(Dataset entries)
=== Begin Enclosure ===
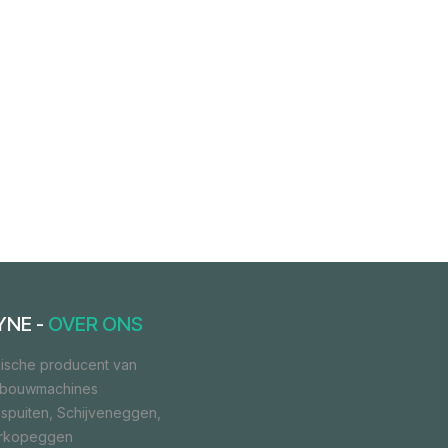
YNE -
OVER ONS
ische producent van
dbouwmachines
spuiten, Schijveneggen,
orkopeggen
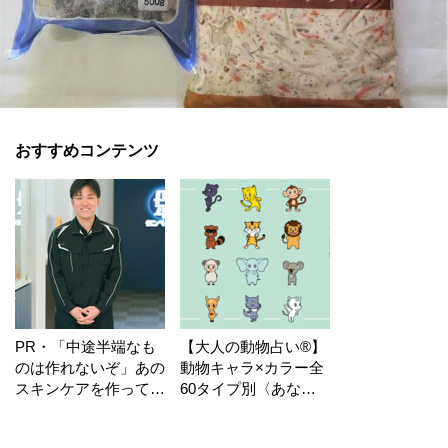
おすすめコンテンツ
PR・「中途半端なも
【大人の動物占い®】
のは作れないぞ」あの
動物キャラ×カラー全
スキンケアを作ってい
60タイプ別〈あなた
る工場の舞台裏！
の運勢〉は？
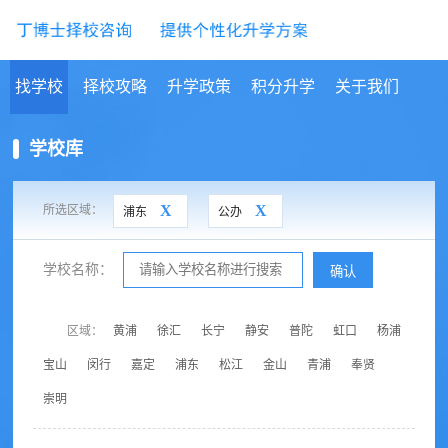
找学校
择校攻略
升学政策
积分升学
关于我们
学校库
X
X
所选区域：
浦东
公办
学校名称：
确认
区域：
黄浦
徐汇
长宁
静安
普陀
虹口
杨浦
宝山
闵行
嘉定
浦东
松江
金山
青浦
奉贤
崇明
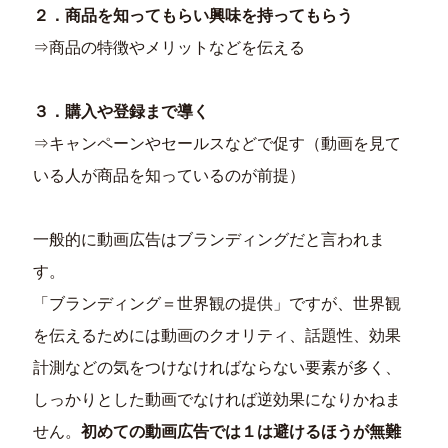
２．商品を知ってもらい興味を持ってもらう
⇒商品の特徴やメリットなどを伝える
３．購入や登録まで導く
⇒キャンペーンやセールスなどで促す（動画を見て
いる人が商品を知っているのが前提）
一般的に動画広告はブランディングだと言われま
す。
「ブランディング＝世界観の提供」ですが、世界観
を伝えるためには動画のクオリティ、話題性、効果
計測などの気をつけなければならない要素が多く、
しっかりとした動画でなければ逆効果になりかねま
せん。
初めての動画広告では１は避けるほうが無難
=== End Enclosure ===
### Required work:
Word for word, copy every line of the data, excluding any pictures.

### Answer to this problem:
YNE -
OVER ONS
ische producent van
dbouwmachines
spuiten, Schijveneggen,
orkopeggen
おすすめコンテンツ
PR・「中途半端なも
【大人の動物占い®】
のは作れないぞ」あの
動物キャラ×カラー全
スキンケアを作ってい
60タイプ別〈あなた
る工場の舞台裏！
の運勢〉は？
找学校
择校攻略
升学政策
积分升学
关于我们
学校库
X
X
所选区域：
浦东
公办
学校名称：
确认
区域：
黄浦
徐汇
长宁
静安
普陀
虹口
杨浦
宝山
闵行
嘉定
浦东
松江
金山
青浦
奉贤
崇明
２．商品を知ってもらい興味を持ってもらう
⇒商品の特徴やメリットなどを伝える
３．購入や登録まで導く
⇒キャンペーンやセールスなどで促す（動画を見て
いる人が商品を知っているのが前提）
一般的に動画広告はブランディングだと言われま
す。
「ブランディング＝世界観の提供」ですが、世界観
を伝えるためには動画のクオリティ、話題性、効果
計測などの気をつけなければならない要素が多く、
しっかりとした動画でなければ逆効果になりかねま
せん。
初めての動画広告では１は避けるほうが無難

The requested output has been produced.